[[ EXTRACTED INFORMATION open ]]

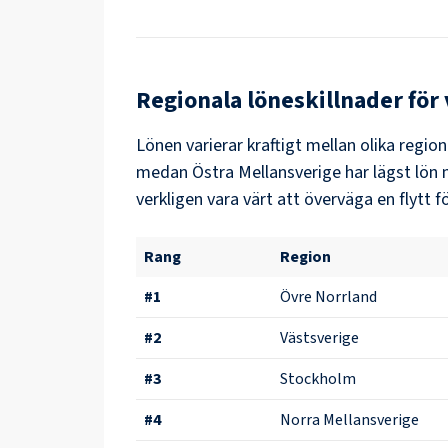
Regionala löneskillnader för
Lönen varierar kraftigt mellan olika region
medan
Östra Mellansverige
har lägst lön
verkligen vara värt att överväga en flytt fö
Rang
Region
#
1
Övre Norrland
#
2
Västsverige
#
3
Stockholm
#
4
Norra Mellansverige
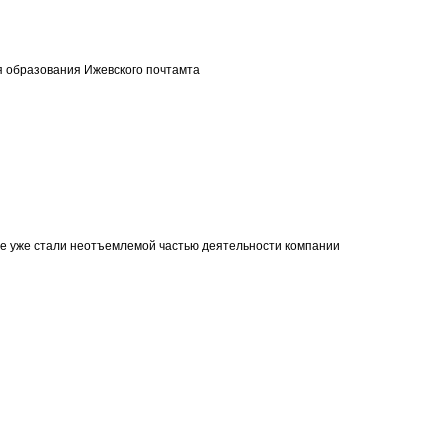
я образования Ижевского почтамта
ые уже стали неотъемлемой частью деятельности компании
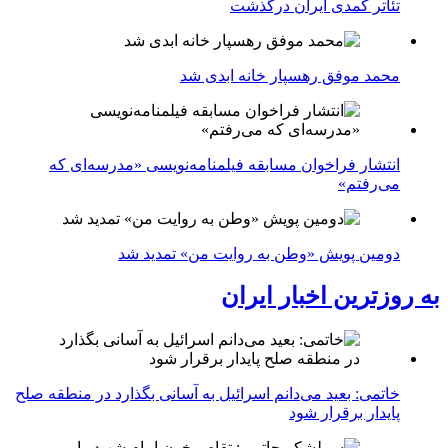
تئاتر کمدی ایران درگذشت
محمد موفق رهسپار خانه ابدی شد
انتشار فراخوان مسابقه فیلمنامه‌نویسی «مدرسه‌ای که
می‌رفتم»
دومین پویش «وطن به روایت من» تمدید شد
به روزترین اخبار ایران
خاتمی: بعید می‌دانم اسرائیل به آسانی بگذارد در منطقه صلح
پایدار برقرار شود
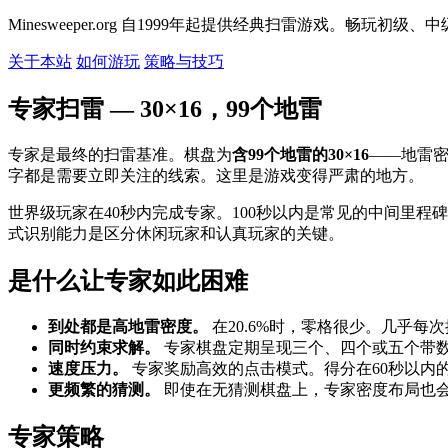
Minesweeper.org 自1999年起提供经典扫雷游戏。
关于本站
如何游玩
策略与技巧
专家扫雷 — 30×16，99个地雷
专家是最终的扫雷基准。棋盘为
含99个地雷的30×16
——地雷密
字都是需要立即关注的线索。这里是游戏变得严肃的地方。
世界级玩家在40秒内完成专家。100秒以内是常见的中间里
式识别能力是区分休闲玩家和认真玩家的关键。
是什么让专家如此困难
到处都是高地雷密度。
在20.6%时，零格很少。几乎
同时约束求解。
专家棋盘定期呈现三个、四个或五个带
速度压力。
专家奖励高效的点击模式。得分在60秒以内
更频繁的猜测。
即使在无猜测棋盘上，专家密度布局也会
专家策略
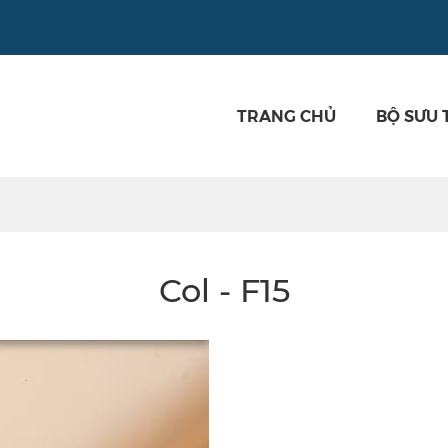
TRANG CHỦ
BỘ SƯU 
Col - F15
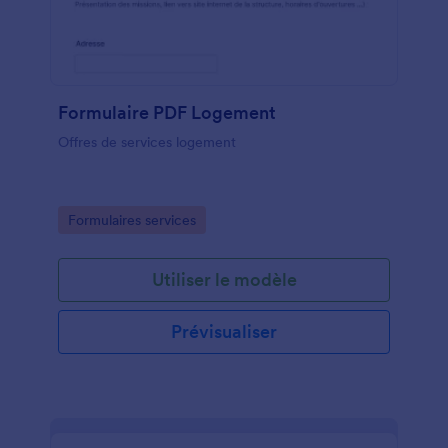
Formulaire PDF Logement
Offres de services logement
Go to Category:
Formulaires services
Utiliser le modèle
Prévisualiser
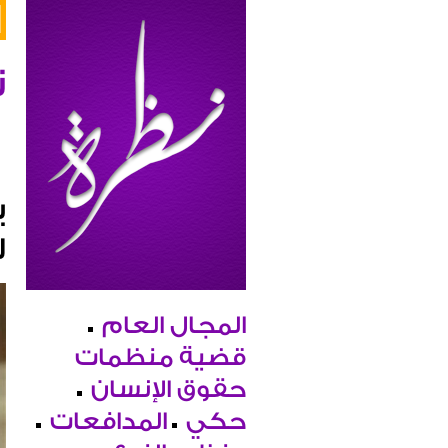
ن
ي
ل
المجال العام
قضية منظمات
حقوق الإنسان
حكي
المدافعات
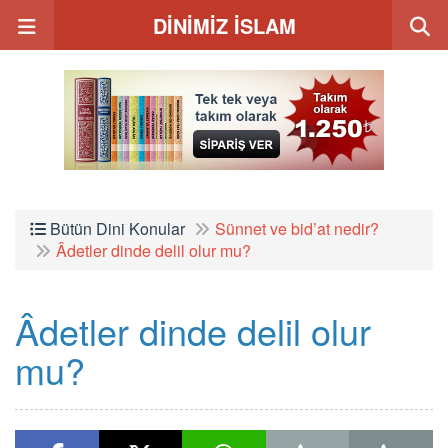
DİNİMİZ İSLAM
Bütün Dini Konular
Sünnet ve bid’at nedir?
Âdetler dinde delil olur mu?
Âdetler dinde delil olur
mu?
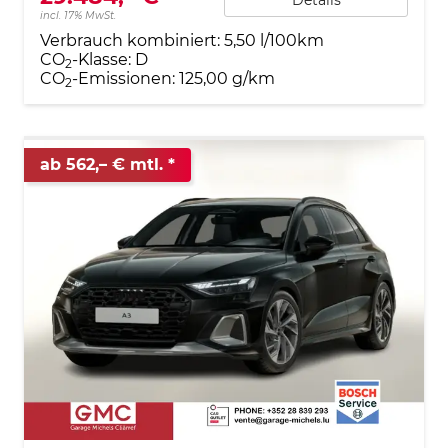
incl. 17% MwSt.
Verbrauch kombiniert:
5,50 l/100km
CO
-Klasse:
D
2
CO
-Emissionen:
125,00 g/km
2
ab 562,– € mtl.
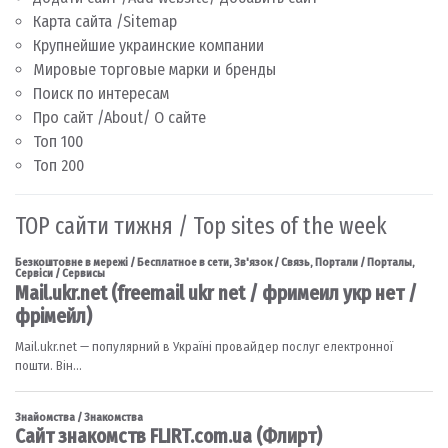
Карта сайта /Sitemap
Крупнейшие украинские компании
Мировые торговые марки и бренды
Поиск по интересам
Про сайт /About/ О сайте
Топ 100
Топ 200
TOP сайти тижня / Top sites of the week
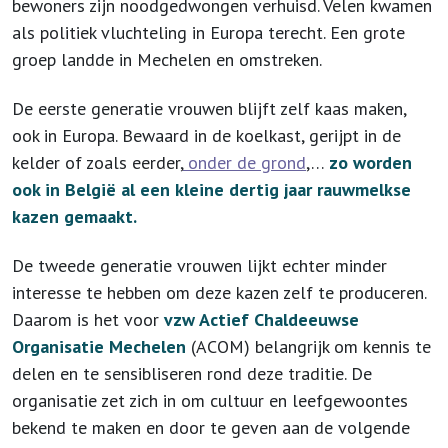
bewoners zijn noodgedwongen verhuisd. Velen kwamen
als politiek vluchteling in Europa terecht. Een grote
groep landde in Mechelen en omstreken.
De eerste generatie vrouwen blijft zelf kaas maken,
ook in Europa. Bewaard in de koelkast, gerijpt in de
kelder of zoals eerder,
onder de grond
,…
zo worden
ook in België al een kleine dertig jaar rauwmelkse
kazen gemaakt.
De tweede generatie vrouwen lijkt echter minder
interesse te hebben om deze kazen zelf te produceren.
Daarom is het voor
vzw Actief Chaldeeuwse
Organisatie Mechelen
(ACOM) belangrijk om kennis te
delen en te sensibliseren rond deze traditie. De
organisatie zet zich in om cultuur en leefgewoontes
bekend te maken en door te geven aan de volgende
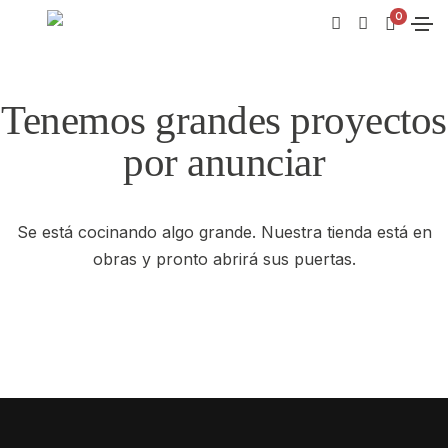
0
Tenemos grandes proyectos
por anunciar
Se está cocinando algo grande. Nuestra tienda está en
obras y pronto abrirá sus puertas.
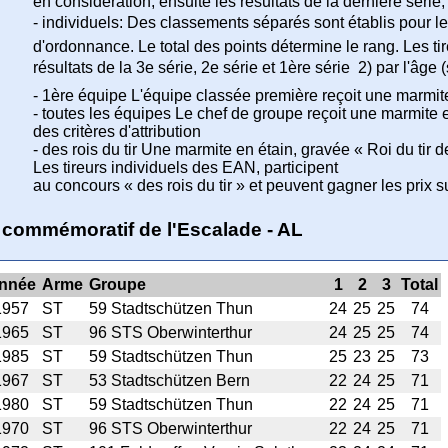
en considération, ensuite les résultats de la dernière série, 
- individuels: Des classements séparés sont établis pour l
d'ordonnance. Le total des points détermine le rang. Les t
résultats de la 3e série, 2e série et 1ère série  2) par l'âg
- 1ère équipe L'équipe classée première reçoit une marmi
- toutes les équipes Le chef de groupe reçoit une marmite en
des critères d'attribution
- des rois du tir Une marmite en étain, gravée « Roi du tir d
Les tireurs individuels des EAN, participent
au concours « des rois du tir » et peuvent gagner les prix
ir commémoratif de l'Escalade - AL
nnée
Arme
Groupe
1
2
3
Total
1957
ST
59 Stadtschützen Thun
24
25
25
74
1965
ST
96 STS Oberwinterthur
24
25
25
74
1985
ST
59 Stadtschützen Thun
25
23
25
73
1967
ST
53 Stadtschützen Bern
22
24
25
71
1980
ST
59 Stadtschützen Thun
22
24
25
71
1970
ST
96 STS Oberwinterthur
22
24
25
71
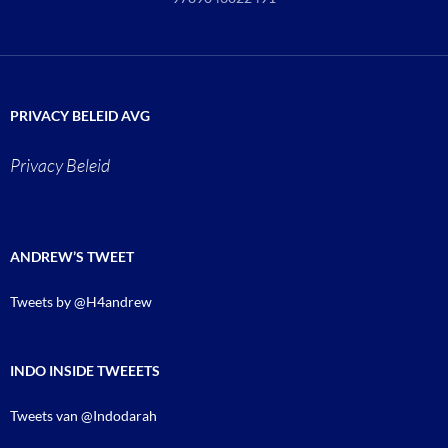
PRIVACY BELEID AVG
Privacy Beleid
ANDREW’S TWEET
Tweets by @H4andrew
INDO INSIDE TWEEETS
Tweets van @Indodarah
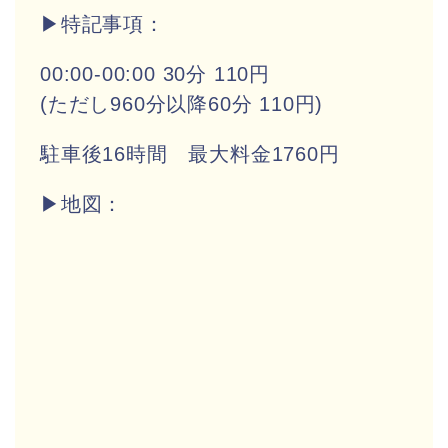
▶特記事項：
00:00-00:00 30分 110円
(ただし960分以降60分 110円)
駐車後16時間 最大料金1760円
▶地図：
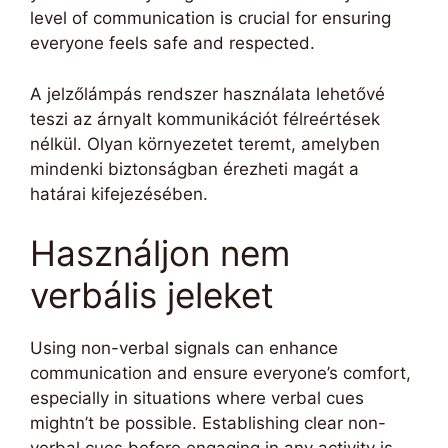
level of communication is crucial for ensuring
everyone feels safe and respected.
A jelzőlámpás rendszer használata lehetővé
teszi az árnyalt kommunikációt félreértések
nélkül. Olyan környezetet teremt, amelyben
mindenki biztonságban érezheti magát a
határai kifejezésében.
Használjon nem
verbális jeleket
Using non-verbal signals can enhance
communication and ensure everyone’s comfort,
especially in situations where verbal cues
mightn’t be possible. Establishing clear non-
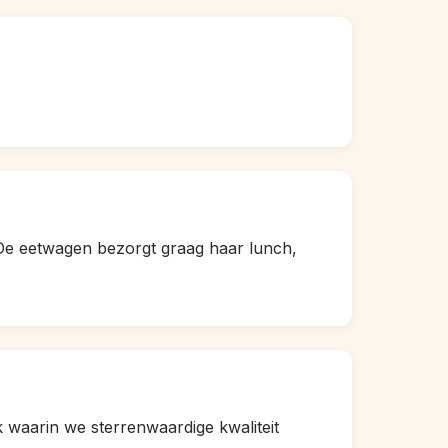
 De eetwagen bezorgt graag haar lunch,
k waarin we sterrenwaardige kwaliteit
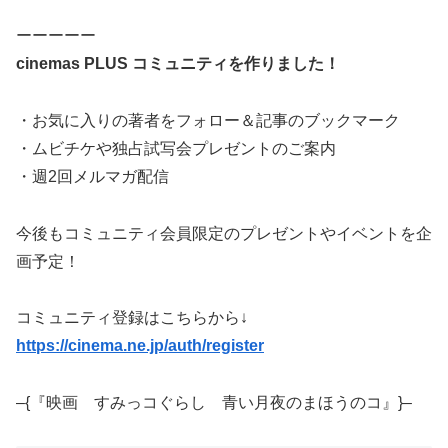
ーーーーー
cinemas PLUS コミュニティを作りました！
・お気に入りの著者をフォロー＆記事のブックマーク
・ムビチケや独占試写会プレゼントのご案内
・週2回メルマガ配信
今後もコミュニティ会員限定のプレゼントやイベントを企
画予定！
コミュニティ登録はこちらから↓
https://cinema.ne.jp/auth/register
–{『映画 すみっコぐらし 青い月夜のまほうのコ』}–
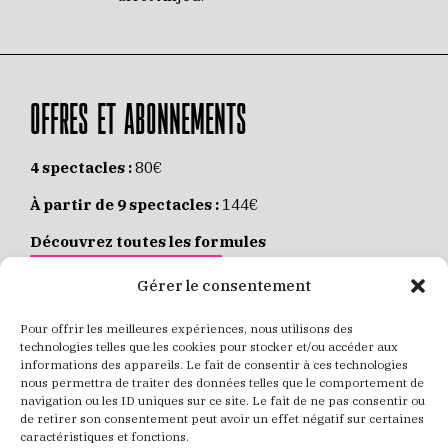
OFFRES ET ABONNEMENTS
4 spectacles :
80€
À partir de 9 spectacles :
144€
Découvrez toutes les formules
JE M’ABONNE EN LIGNE
Gérer le consentement
Pour offrir les meilleures expériences, nous utilisons des
Places individuelles :
de 8 à 35€
technologies telles que les cookies pour stocker et/ou accéder aux
informations des appareils. Le fait de consentir à ces technologies
Achetez vos places
JE RÉSERVE MES PLACES
nous permettra de traiter des données telles que le comportement de
navigation ou les ID uniques sur ce site. Le fait de ne pas consentir ou
de retirer son consentement peut avoir un effet négatif sur certaines
caractéristiques et fonctions.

[[ EXTRACTED INFORMATION closed ]]

# PROBLEM
Without the pictures, print the records in full, exactly as they appear.

# EXPECTED ANSWER
Regionala löneskillnader för
Lönen varierar kraftigt mellan olika region
medan
Östra Mellansverige
har lägst lön
verkligen vara värt att överväga en flytt fö
Rang
Region
#
1
Övre Norrland
#
2
Västsverige
#
3
Stockholm
#
4
Norra Mellansverige
я образования Ижевского почтамта
ые уже стали неотъемлемой частью деятельности компании
تئاتر کمدی ایران درگذشت
محمد موفق رهسپار خانه ابدی شد
انتشار فراخوان مسابقه فیلمنامه‌نویسی «مدرسه‌ای که
می‌رفتم»
دومین پویش «وطن به روایت من» تمدید شد
به روزترین اخبار ایران
خاتمی: بعید می‌دانم اسرائیل به آسانی بگذارد در منطقه صلح
پایدار برقرار شود
Minesweeper.org 自1999年起提供经典扫雷游戏。
关于本站
如何游玩
策略与技巧
专家扫雷 — 30×16，99个地雷
专家是最终的扫雷基准。棋盘为
含99个地雷的30×16
——地雷密
字都是需要立即关注的线索。这里是游戏变得严肃的地方。
世界级玩家在40秒内完成专家。100秒以内是常见的中间里
式识别能力是区分休闲玩家和认真玩家的关键。
是什么让专家如此困难
到处都是高地雷密度。
在20.6%时，零格很少。几乎
同时约束求解。
专家棋盘定期呈现三个、四个或五个带
速度压力。
专家奖励高效的点击模式。得分在60秒以内
更频繁的猜测。
即使在无猜测棋盘上，专家密度布局也会
专家策略
TRANG CHỦ
BỘ SƯU 
Col - F15
Formulaire PDF Logement
Offres de services logement
Go to Category:
Formulaires services
Utiliser le modèle
Prévisualiser
ن
ي
ل
المجال العام
قضية منظمات
حقوق الإنسان
حكي
المدافعات
DİNİMİZ İSLAM
Bütün Dini Konular
Sünnet ve bid’at nedir?
Âdetler dinde delil olur mu?
Âdetler dinde delil olur
mu?
incl. 17% MwSt.
Verbrauch kombiniert:
5,50 l/100km
CO
-Klasse:
D
2
CO
-Emissionen:
125,00 g/km
2
ab 562,– € mtl.
Карта сайта /Sitemap
Крупнейшие украинские компании
Мировые торговые марки и бренды
Поиск по интересам
Про сайт /About/ О сайте
Топ 100
Топ 200
TOP сайти тижня / Top sites of the week
bewoners zijn noodgedwongen verhuisd. Velen kwamen
als politiek vluchteling in Europa terecht. Een grote
groep landde in Mechelen en omstreken.
De eerste generatie vrouwen blijft zelf kaas maken,
ook in Europa. Bewaard in de koelkast, gerijpt in de
kelder of zoals eerder,
onder de grond
,…
zo worden
ook in België al een kleine dertig jaar rauwmelkse
kazen gemaakt.
De tweede generatie vrouwen lijkt echter minder
interesse te hebben om deze kazen zelf te produceren.
Daarom is het voor
vzw Actief Chaldeeuwse
Organisatie Mechelen
(ACOM) belangrijk om kennis te
delen en te sensibliseren rond deze traditie. De
organisatie zet zich in om cultuur en leefgewoontes
bekend te maken en door te geven aan de volgende
0
Tenemos grandes proyectos
por anunciar
Se está cocinando algo grande. Nuestra tienda está en
obras y pronto abrirá sus puertas.
en considération, ensuite les résultats de la dernière série, 
- individuels: Des classements séparés sont établis pour l
d'ordonnance. Le total des points détermine le rang. Les t
résultats de la 3e série, 2e série et 1ère série  2) par l'âg
- 1ère équipe L'équipe classée première reçoit une marmi
- toutes les équipes Le chef de groupe reçoit une marmite en
des critères d'attribution
- des rois du tir Une marmite en étain, gravée « Roi du tir d
Les tireurs individuels des EAN, participent
au concours « des rois du tir » et peuvent gagner les prix
ir commémoratif de l'Escalade - AL
nnée
Arme
Groupe
1
2
3
Total
1957
ST
59 Stadtschützen Thun
24
25
25
74
1965
ST
96 STS Oberwinterthur
24
25
25
74
1985
ST
59 Stadtschützen Thun
25
23
25
73
1967
ST
53 Stadtschützen Bern
22
24
25
71
1980
ST
59 Stadtschützen Thun
22
24
25
71
1970
ST
96 STS Oberwinterthur
22
24
25
71
PRIVACY BELEID AVG
Privacy Beleid
ANDREW’S TWEET
Tweets by @H4andrew
INDO INSIDE TWEEETS
Tweets van @Indodarah
▶特記事項：
00:00-00:00 30分 110円
(ただし960分以降60分 110円)
駐車後16時間 最大料金1760円
▶地図：
level of communication is crucial for ensuring
everyone feels safe and respected.
A jelzőlámpás rendszer használata lehetővé
teszi az árnyalt kommunikációt félreértések
nélkül. Olyan környezetet teremt, amelyben
mindenki biztonságban érezheti magát a
határai kifejezésében.
Használjon nem
verbális jeleket
Using non-verbal signals can enhance
communication and ensure everyone’s comfort,
especially in situations where verbal cues
mightn’t be possible. Establishing clear non-
 De eetwagen bezorgt graag haar lunch,
k waarin we sterrenwaardige kwaliteit
ーーーーー
cinemas PLUS コミュニティを作りました！
・お気に入りの著者をフォロー＆記事のブックマーク
・ムビチケや独占試写会プレゼントのご案内
・週2回メルマガ配信
今後もコミュニティ会員限定のプレゼントやイベントを企
画予定！
コミュニティ登録はこちらから↓
https://cinema.ne.jp/auth/register
–{『映画 すみっコぐらし 青い月夜のまほうのコ』}–
OFFRES ET ABONNEMENTS
4 spectacles :
80€
À partir de 9 spectacles :
144€
Découvrez toutes les formules
JE M’ABONNE EN LIGNE
Gérer le consentement
Pour offrir les meilleures expériences, nous utilisons des
Places individuelles :
de 8 à 35€
technologies telles que les cookies pour stocker et/ou accéder aux
informations des appareils. Le fait de consentir à ces technologies
Achetez vos places
JE RÉSERVE MES PLACES
nous permettra de traiter des données telles que le comportement de
navigation ou les ID uniques sur ce site. Le fait de ne pas consentir ou
de retirer son consentement peut avoir un effet négatif sur certaines
caractéristiques et fonctions.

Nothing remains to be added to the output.